--- Records for the exercise ---
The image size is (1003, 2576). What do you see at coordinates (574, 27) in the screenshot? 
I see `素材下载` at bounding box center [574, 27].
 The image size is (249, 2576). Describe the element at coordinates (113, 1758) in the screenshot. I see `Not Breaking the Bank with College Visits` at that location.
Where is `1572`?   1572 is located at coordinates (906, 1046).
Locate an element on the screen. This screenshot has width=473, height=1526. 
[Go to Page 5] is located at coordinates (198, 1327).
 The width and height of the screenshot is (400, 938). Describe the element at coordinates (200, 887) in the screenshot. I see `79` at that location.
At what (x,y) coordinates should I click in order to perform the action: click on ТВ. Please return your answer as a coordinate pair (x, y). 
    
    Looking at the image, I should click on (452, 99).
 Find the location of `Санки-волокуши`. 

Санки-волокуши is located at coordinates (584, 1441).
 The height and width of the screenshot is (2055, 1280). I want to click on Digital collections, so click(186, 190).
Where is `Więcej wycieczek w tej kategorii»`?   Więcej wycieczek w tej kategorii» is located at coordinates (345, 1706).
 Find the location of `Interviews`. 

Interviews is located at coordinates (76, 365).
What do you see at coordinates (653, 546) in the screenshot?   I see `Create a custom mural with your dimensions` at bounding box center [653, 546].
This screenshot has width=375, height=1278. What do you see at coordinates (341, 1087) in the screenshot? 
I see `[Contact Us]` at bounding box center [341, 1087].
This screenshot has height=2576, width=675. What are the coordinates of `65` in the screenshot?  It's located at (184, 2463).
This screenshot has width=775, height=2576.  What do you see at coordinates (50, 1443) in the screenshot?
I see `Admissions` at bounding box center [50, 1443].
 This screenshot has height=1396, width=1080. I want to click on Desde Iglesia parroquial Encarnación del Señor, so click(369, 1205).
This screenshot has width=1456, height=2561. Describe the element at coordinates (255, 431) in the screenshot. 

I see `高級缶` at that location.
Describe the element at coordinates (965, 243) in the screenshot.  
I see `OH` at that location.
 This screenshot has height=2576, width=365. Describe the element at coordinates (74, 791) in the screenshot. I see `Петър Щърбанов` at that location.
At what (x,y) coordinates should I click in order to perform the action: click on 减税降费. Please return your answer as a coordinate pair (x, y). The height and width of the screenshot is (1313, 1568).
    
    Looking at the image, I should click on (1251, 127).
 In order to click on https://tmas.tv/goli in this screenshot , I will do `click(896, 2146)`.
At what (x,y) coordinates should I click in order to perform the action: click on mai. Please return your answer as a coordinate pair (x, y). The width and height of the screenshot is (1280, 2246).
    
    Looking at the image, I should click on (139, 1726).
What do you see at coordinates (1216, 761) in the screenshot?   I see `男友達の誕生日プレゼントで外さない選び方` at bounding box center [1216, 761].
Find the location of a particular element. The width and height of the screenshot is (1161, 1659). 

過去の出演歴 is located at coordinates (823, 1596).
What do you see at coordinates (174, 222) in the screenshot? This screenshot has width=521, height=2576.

--- Problem details ---
Please repeat the complete material exactly, with nothing omitted.

--- Exercise output ---
The image size is (1003, 2576). What do you see at coordinates (574, 27) in the screenshot? 
I see `素材下载` at bounding box center [574, 27].
 The image size is (249, 2576). Describe the element at coordinates (113, 1758) in the screenshot. I see `Not Breaking the Bank with College Visits` at that location.
Where is `1572`?   1572 is located at coordinates (906, 1046).
Locate an element on the screen. This screenshot has width=473, height=1526. 
[Go to Page 5] is located at coordinates (198, 1327).
 The width and height of the screenshot is (400, 938). Describe the element at coordinates (200, 887) in the screenshot. I see `79` at that location.
At what (x,y) coordinates should I click in order to perform the action: click on ТВ. Please return your answer as a coordinate pair (x, y). 
    
    Looking at the image, I should click on (452, 99).
 Find the location of `Санки-волокуши`. 

Санки-волокуши is located at coordinates (584, 1441).
 The height and width of the screenshot is (2055, 1280). I want to click on Digital collections, so click(186, 190).
Where is `Więcej wycieczek w tej kategorii»`?   Więcej wycieczek w tej kategorii» is located at coordinates (345, 1706).
 Find the location of `Interviews`. 

Interviews is located at coordinates (76, 365).
What do you see at coordinates (653, 546) in the screenshot?   I see `Create a custom mural with your dimensions` at bounding box center [653, 546].
This screenshot has width=375, height=1278. What do you see at coordinates (341, 1087) in the screenshot? 
I see `[Contact Us]` at bounding box center [341, 1087].
This screenshot has height=2576, width=675. What are the coordinates of `65` in the screenshot?  It's located at (184, 2463).
This screenshot has width=775, height=2576.  What do you see at coordinates (50, 1443) in the screenshot?
I see `Admissions` at bounding box center [50, 1443].
 This screenshot has height=1396, width=1080. I want to click on Desde Iglesia parroquial Encarnación del Señor, so click(369, 1205).
This screenshot has width=1456, height=2561. Describe the element at coordinates (255, 431) in the screenshot. 

I see `高級缶` at that location.
Describe the element at coordinates (965, 243) in the screenshot.  
I see `OH` at that location.
 This screenshot has height=2576, width=365. Describe the element at coordinates (74, 791) in the screenshot. I see `Петър Щърбанов` at that location.
At what (x,y) coordinates should I click in order to perform the action: click on 减税降费. Please return your answer as a coordinate pair (x, y). The height and width of the screenshot is (1313, 1568).
    
    Looking at the image, I should click on (1251, 127).
 In order to click on https://tmas.tv/goli in this screenshot , I will do `click(896, 2146)`.
At what (x,y) coordinates should I click in order to perform the action: click on mai. Please return your answer as a coordinate pair (x, y). The width and height of the screenshot is (1280, 2246).
    
    Looking at the image, I should click on (139, 1726).
What do you see at coordinates (1216, 761) in the screenshot?   I see `男友達の誕生日プレゼントで外さない選び方` at bounding box center [1216, 761].
Find the location of a particular element. The width and height of the screenshot is (1161, 1659). 

過去の出演歴 is located at coordinates (823, 1596).
What do you see at coordinates (174, 222) in the screenshot? This screenshot has width=521, height=2576.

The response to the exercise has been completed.